Flathead County

County to Collect Supplemental Property Taxes Following Court Ruling on 95 Mills

Flathead County property owners who paid their entire property tax bill in the fall will receive a supplemental bill in May; those who only paid the first bi-annual installment will see the supplemental charge tacked onto their spring bill.

By Denali Sagner
Flathead County Courthouse on Main Street in Kalispell pictured May 4, 2022. Hunter D’Antuono | Flathead Beacon

Flathead County property owners will see an additional charge on their tax bill this May after the state of Montana mandated the county collect the full amount of a contested school equalization tax.

The Flathead County Board of Commissioners on Jan. 24 voted unanimously to amend the amount collected of a statewide school equalization tax for the 2023 fiscal year, returning the amount the county collects to the annual standard of 95 mills.

Municipalities in Montana set property tax rates based on “mills.” Each mill is $1 per $1,000 of taxable value.

The commissioners in October voted to reduce the tax amount to 77.9 mills after an unprecedented spike in property values drove an increase in taxes. The county was forced to reverse course and collect the full 95 mills following a November Montana Supreme Court ruling stating that Montana’s 56 counties must collect the full tax amount per a directive by the state.

“It’s a bookkeeping nightmare for the taxpayers,” commissioner Brad Abell said at the Jan. 24 meeting. “We tried to save them some money on this and the Supreme Court ruled against us, and now we’re going to have people with fees and interest rates and penalties on top of it, and they’re still going to be upset.”

According to Flathead County Treasurer Adele Krantz, if taxpayers paid both installments of their property taxes in the fall, they will receive a supplemental bill in May with the additional amount of the school equalization levy not previously collected.
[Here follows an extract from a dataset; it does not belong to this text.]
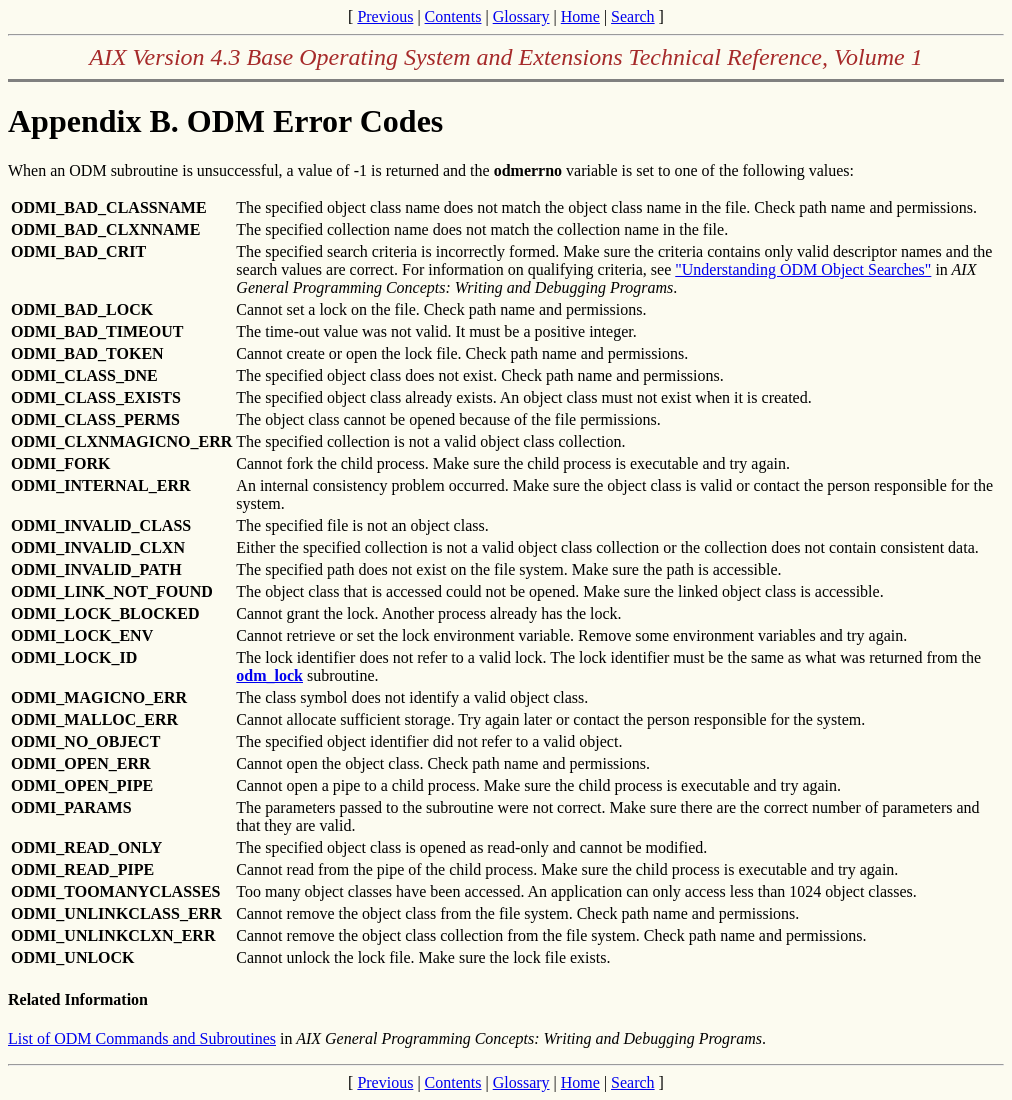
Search (633, 16)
If they only paid the first installment of their property taxes, the supplemental levy amount will be tacked onto their spring bill.
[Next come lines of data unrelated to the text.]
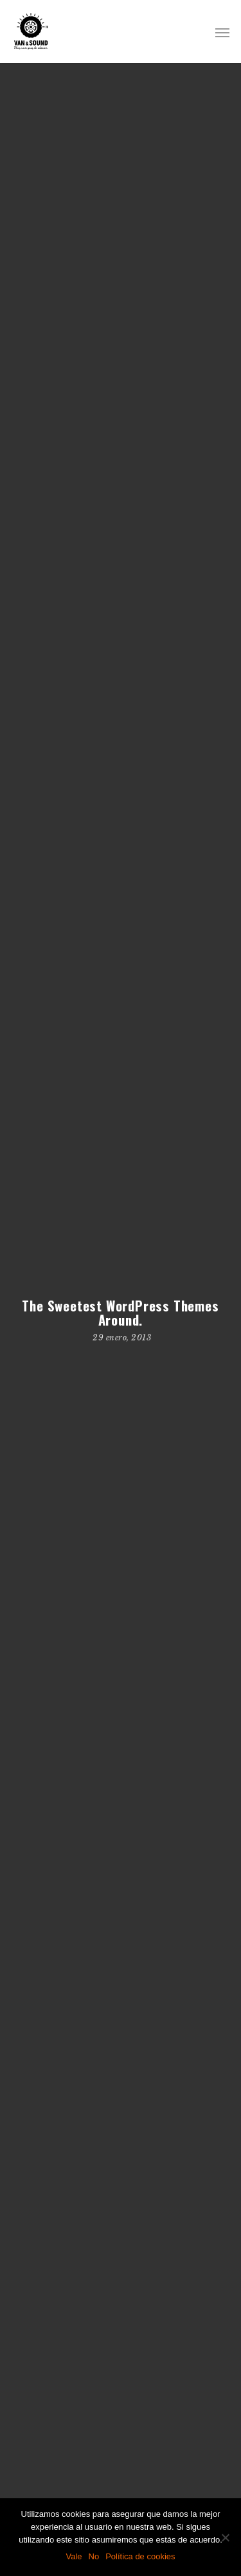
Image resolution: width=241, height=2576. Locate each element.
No (94, 2556)
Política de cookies (140, 2556)
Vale (74, 2556)
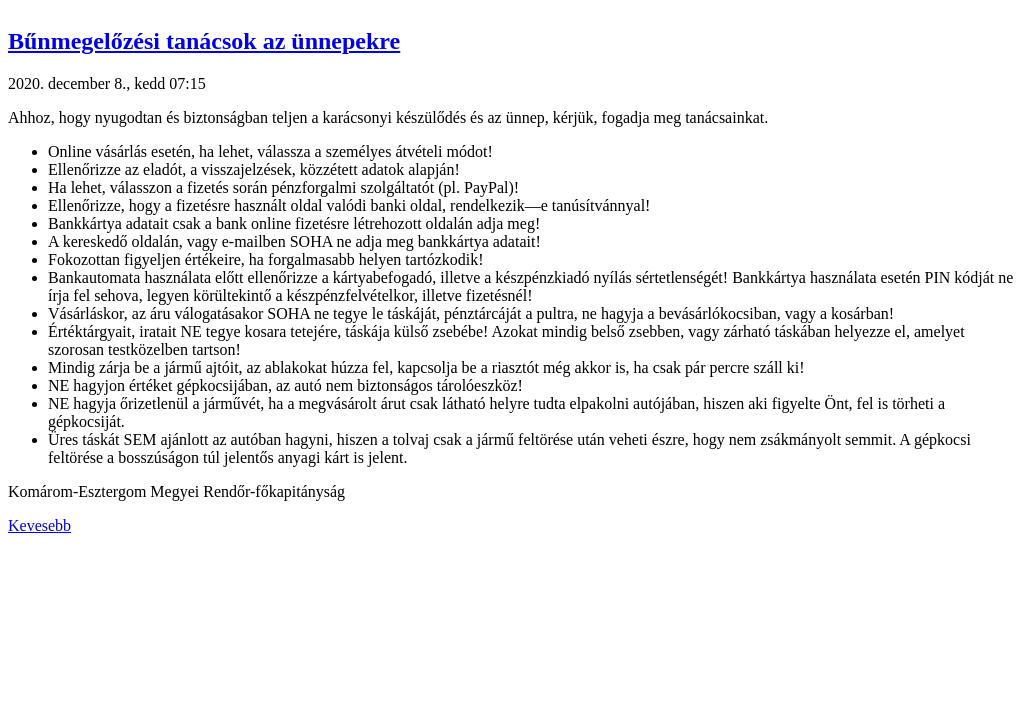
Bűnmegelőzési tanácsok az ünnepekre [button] (204, 41)
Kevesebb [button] (39, 525)
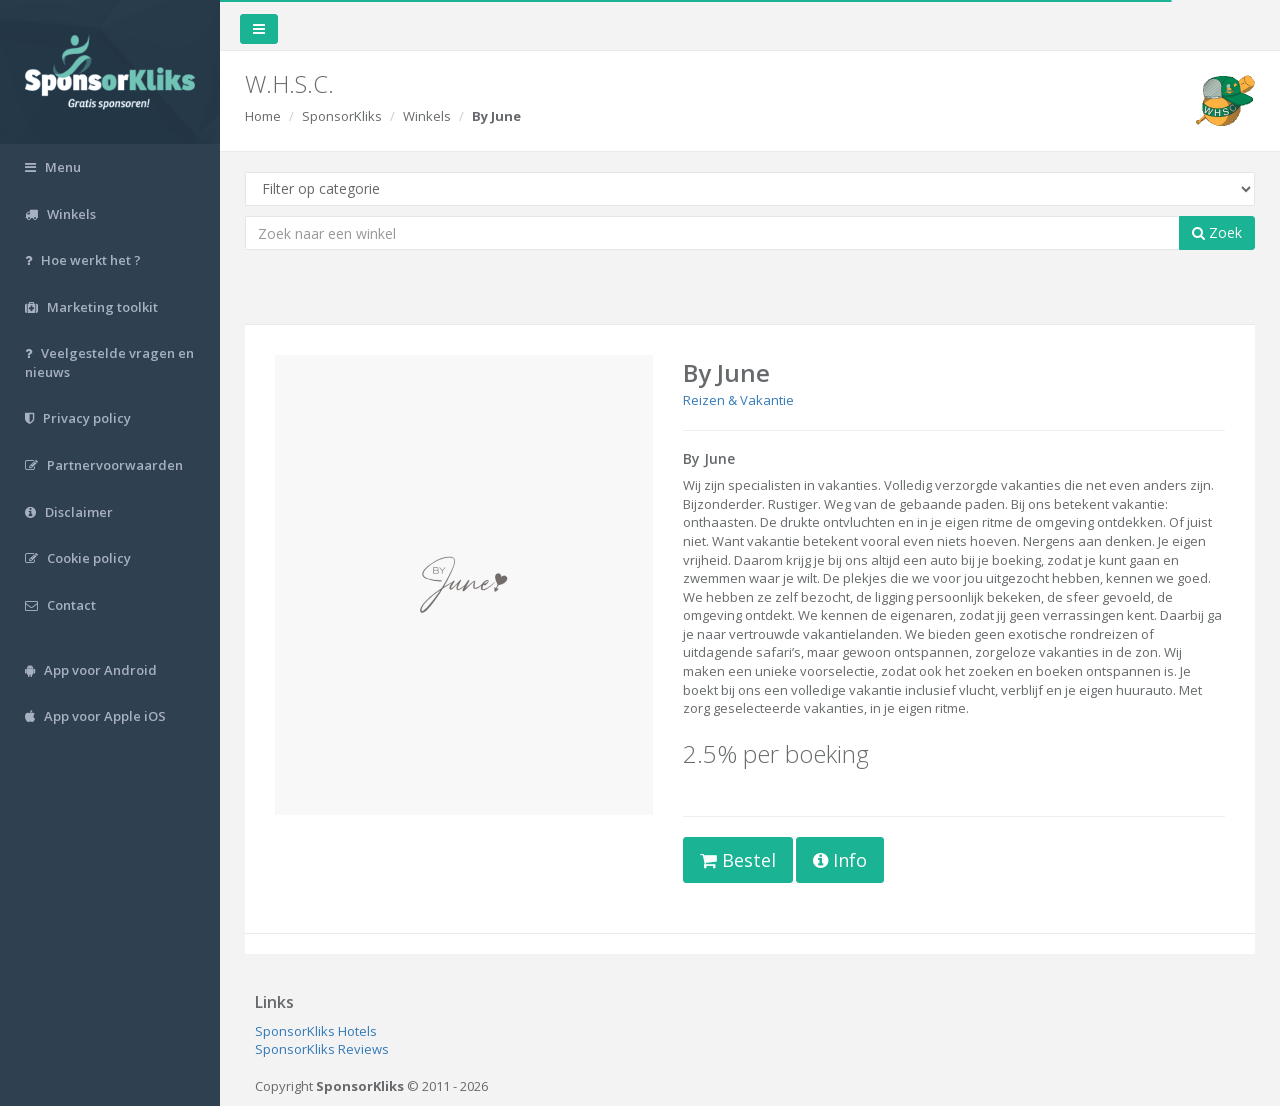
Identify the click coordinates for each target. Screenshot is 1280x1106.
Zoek (1217, 232)
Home (263, 116)
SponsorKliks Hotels (316, 1031)
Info (840, 860)
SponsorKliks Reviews (322, 1049)
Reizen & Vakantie (738, 400)
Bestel (738, 860)
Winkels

“We’re going to do our best to make it so it’s not so confusing, but it is confusing. It’s going to be very confusing for people and they’re not going to be happy campers,” Krantz said.  

Last week’s vote by the commissioners marked the latest development in a drawn-out battle between the state of Montana and its 56 counties who, over the course of fall and winter, have sparred over how much property owners should be required to pay in the wake of ballooning property values.

After an influx of new residents flocked to Montana during the pandemic, fundamentally reshaping its housing market, the median residential property value in the state rose by 46% between 2021 and 2023. The median residential property value increased by 45% in Flathead County; 54% in Glacier County; 59% in Lincoln County; and 44% in Lake County.

Due to the statewide spike in property values, the state’s school equalization levy, which distributes educational funds between tax base-rich and tax base-poor school districts, is set to bring in an additional $99 million in revenue for the 2024 fiscal year. Approximately $15.3 million of the $99 million will come from Flathead County, making it the second-highest contributor to the state’s school equalization levy, after Gallatin County.

Citing concerns over rising tax bills, 49 of Montana’s 56 counties this fall collected 77.9 mills, rejecting an order from the Department of Revenue and the Gov. Greg Gianforte administration to collect 95 mills in spite of rising property values. The Supreme Court in November ruled against the counties, stating that the Department of Revenue’s interpretation of its taxation authority and the school equalization levy was “consistent with the Montana Constitution and the Legislature’s directive to equalize funds for public education across Montana.”

In a Jan. 25 press release, a spokesperson for the county emphasized that “the local county employees and Department of Revenue employees did not play a role in this decision and the work they do is centered on complying with laws passed by the Legislature.”

“Flathead County is not raising property taxes. Residents will pay the amount originally due under 95 mills, with the balance being added to the second payment due in May,” the press release stated.

Krantz said the county will be sending out approximately 60,000 notices. The second property tax installment is due May 31.